If this is your first time at doing a customer experience journey, you can start with the areas where you think there are issues. These will generally yield the highest returns for your organisation. Once you get the hang of it, you can add customer touch points to your journey progressively until you cover the entire spectrum of your customers’ experience with your organisation.

Benefits of mapping the customer experience journey

Returns! Yes, I did write returns. If you have read this blog for a while, you know I would not recommend any costly marketing action unless it has the potential to be profitable for your organisation. Your first endeavors into mapping your customers journey will generally yield the highest results. Those results can have a dramatic effect on your bottom line.
Managers and owners are usually aware of certain ‘’glitches’’ in the experience they offer their customers. Seldom are they prepared for the results a first mapping produces. Their initial reaction is often one of shame and/or impressions that their organisation is bleeding money unnecessarily. Their second reaction is to start acting to resolve the issues brought to light by the mapping exercise.
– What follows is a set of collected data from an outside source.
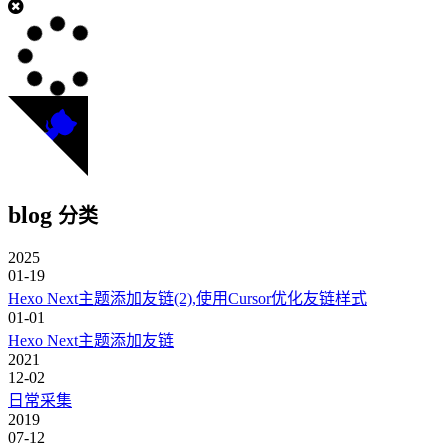
blog
分类
2025
01-19
Hexo Next主题添加友链(2),使用Cursor优化友链样式
01-01
Hexo Next主题添加友链
2021
12-02
日常采集
2019
07-12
Typically, a customer journey mapping exercise and the implementation of action plans to correct issues identified yield:

  •       Reduced rate of customer churn
  •       Reduced customer service costs
  •       Increased customer lifetime value
  •       Better propagation (referral and advocacy), leading to
  •       Better reputation
  •       A marked increase in internal innovations of all types (usually non disruptive)

Each of these benefits brings sub-benefits which also yield financial returns.

A large proportion of these returns usually go straight to the bottom line. It makes sense given that improving your customers’ experience is equivalent to making your organisation more efficient at fulfilling its mission, which boils down to satisfying your customers’ needs.

If you are looking for lasting ways to increase your profits at a higher rate than your costs, mapping your customers’ journey through your organisation may be your answer.